After being nearly hunted into extinction, some humpback whale populations were recently delisted as endangered, though they remain a protected species under the law. And they still face threats from humans, including boats and fishing nets.

Gale force winds are expected Friday, which will make it too dangerous for teams of boats to try to guide the whale to the ocean, the chief scientist said. The creature, which could grow as long as 60 feet if it reaches adulthood, will be monitored from land on Friday.

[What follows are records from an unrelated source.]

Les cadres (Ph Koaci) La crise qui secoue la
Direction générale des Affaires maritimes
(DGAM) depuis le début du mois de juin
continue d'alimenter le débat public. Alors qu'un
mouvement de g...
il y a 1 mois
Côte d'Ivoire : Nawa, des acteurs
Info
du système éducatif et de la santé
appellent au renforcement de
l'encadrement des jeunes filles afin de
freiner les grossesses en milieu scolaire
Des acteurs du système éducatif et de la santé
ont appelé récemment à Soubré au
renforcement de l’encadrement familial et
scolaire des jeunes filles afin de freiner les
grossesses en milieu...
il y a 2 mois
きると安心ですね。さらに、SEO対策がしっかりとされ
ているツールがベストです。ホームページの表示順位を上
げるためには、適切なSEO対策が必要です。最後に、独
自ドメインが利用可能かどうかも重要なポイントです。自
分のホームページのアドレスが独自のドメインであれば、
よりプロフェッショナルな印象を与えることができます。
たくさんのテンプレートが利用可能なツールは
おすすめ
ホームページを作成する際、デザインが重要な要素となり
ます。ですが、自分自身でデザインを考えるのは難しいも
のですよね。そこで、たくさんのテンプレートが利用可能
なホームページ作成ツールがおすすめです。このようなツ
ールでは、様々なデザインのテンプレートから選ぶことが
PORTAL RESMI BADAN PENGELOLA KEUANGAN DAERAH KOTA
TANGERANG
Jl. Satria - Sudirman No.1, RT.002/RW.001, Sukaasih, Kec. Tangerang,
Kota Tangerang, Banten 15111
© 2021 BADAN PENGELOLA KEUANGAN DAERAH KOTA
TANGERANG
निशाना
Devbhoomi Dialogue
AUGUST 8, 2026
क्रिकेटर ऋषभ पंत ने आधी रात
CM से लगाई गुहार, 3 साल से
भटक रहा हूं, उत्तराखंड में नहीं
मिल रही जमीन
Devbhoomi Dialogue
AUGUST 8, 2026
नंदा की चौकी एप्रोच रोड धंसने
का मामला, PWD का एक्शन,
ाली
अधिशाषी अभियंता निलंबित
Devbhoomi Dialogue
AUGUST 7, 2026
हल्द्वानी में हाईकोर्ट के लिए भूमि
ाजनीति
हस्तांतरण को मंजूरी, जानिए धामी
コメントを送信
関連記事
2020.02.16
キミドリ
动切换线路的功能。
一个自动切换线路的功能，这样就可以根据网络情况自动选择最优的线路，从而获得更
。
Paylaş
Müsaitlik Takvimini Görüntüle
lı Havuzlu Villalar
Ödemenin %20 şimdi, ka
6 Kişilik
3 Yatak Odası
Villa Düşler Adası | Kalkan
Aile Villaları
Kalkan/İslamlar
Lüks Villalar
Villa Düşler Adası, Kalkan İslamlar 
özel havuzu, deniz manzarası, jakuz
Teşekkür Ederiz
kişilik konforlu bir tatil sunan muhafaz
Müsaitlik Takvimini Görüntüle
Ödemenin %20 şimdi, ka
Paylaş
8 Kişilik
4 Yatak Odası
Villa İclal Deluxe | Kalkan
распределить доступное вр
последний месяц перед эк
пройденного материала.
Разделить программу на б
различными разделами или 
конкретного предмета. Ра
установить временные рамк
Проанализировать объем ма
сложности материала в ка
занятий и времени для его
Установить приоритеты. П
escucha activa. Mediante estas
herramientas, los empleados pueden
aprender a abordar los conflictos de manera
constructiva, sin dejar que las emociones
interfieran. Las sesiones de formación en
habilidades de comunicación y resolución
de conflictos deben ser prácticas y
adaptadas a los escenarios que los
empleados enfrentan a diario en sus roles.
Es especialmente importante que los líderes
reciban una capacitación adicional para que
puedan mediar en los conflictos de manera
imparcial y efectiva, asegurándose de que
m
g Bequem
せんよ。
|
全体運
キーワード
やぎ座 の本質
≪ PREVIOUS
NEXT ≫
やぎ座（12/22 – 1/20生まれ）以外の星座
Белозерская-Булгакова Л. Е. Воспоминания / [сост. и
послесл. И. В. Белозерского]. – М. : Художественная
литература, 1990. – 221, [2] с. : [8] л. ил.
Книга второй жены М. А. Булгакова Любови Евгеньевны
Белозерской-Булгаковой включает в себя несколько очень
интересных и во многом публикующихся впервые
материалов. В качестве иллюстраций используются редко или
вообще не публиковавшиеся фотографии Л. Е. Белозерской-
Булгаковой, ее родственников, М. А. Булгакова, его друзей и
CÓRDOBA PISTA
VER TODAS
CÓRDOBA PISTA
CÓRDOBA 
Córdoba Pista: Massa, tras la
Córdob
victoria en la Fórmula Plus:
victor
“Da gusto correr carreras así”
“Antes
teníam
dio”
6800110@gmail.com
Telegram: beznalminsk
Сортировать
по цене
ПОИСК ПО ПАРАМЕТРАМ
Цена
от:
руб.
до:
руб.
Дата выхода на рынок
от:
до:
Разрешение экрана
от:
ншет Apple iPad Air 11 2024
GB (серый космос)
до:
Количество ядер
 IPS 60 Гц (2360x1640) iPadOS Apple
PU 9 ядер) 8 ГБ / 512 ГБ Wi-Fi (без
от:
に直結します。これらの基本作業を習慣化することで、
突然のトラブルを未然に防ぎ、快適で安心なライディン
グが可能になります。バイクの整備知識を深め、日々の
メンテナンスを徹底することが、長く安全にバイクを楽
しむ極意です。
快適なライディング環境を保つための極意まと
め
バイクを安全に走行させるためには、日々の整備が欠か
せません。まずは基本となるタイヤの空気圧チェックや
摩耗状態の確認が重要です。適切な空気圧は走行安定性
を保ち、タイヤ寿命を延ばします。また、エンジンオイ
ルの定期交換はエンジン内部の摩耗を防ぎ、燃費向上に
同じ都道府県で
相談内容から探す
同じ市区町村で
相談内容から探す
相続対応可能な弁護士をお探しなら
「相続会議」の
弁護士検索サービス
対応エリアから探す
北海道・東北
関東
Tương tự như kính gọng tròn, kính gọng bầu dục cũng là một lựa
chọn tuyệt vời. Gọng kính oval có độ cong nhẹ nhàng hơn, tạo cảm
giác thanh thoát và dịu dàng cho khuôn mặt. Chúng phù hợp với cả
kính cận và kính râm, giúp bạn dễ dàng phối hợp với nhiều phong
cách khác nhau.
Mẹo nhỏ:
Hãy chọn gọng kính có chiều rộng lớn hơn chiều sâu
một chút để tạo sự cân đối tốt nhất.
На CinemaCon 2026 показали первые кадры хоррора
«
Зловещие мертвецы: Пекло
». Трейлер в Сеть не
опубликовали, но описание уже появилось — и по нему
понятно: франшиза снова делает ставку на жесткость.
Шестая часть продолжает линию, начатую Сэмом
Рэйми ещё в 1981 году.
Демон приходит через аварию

If conditions are favorable on Saturday, the state Department of Environmental Conservation, the U.S. Coast Guard, and the Town of Hempstead Bay Constables will try to herd it back to open water, the nonprofit said in a statement.

“If it’s moving all over the bay, and it’s hard to find, that makes it more difficult,” the chief scientist said.

The Atlantic Marine Conservation Society stressed that any herding must be done “gently and periodically, yet effectively, so as not to stress the animal.”

If the whale reacts negatively, the teams will retreat to protect the safety of the whale and of themselves.

Boaters should keep a lookout for the whale and stay at least 100 feet away, the group said. People who see the whale should call its hotline at 631-369-9829 or file an online report at sightings@amseas.org.

Long Island first saw humpbacks return to its waters in 2015 after an extended absence, experts said. And this year, at least a few have made their way back.

“We have been seeing the animals along the South Shore of Long Island, off Long Beach, for most of the summer,” the group’s chief scientist said. “It’s an occurrence we would expect would happen more often in future.”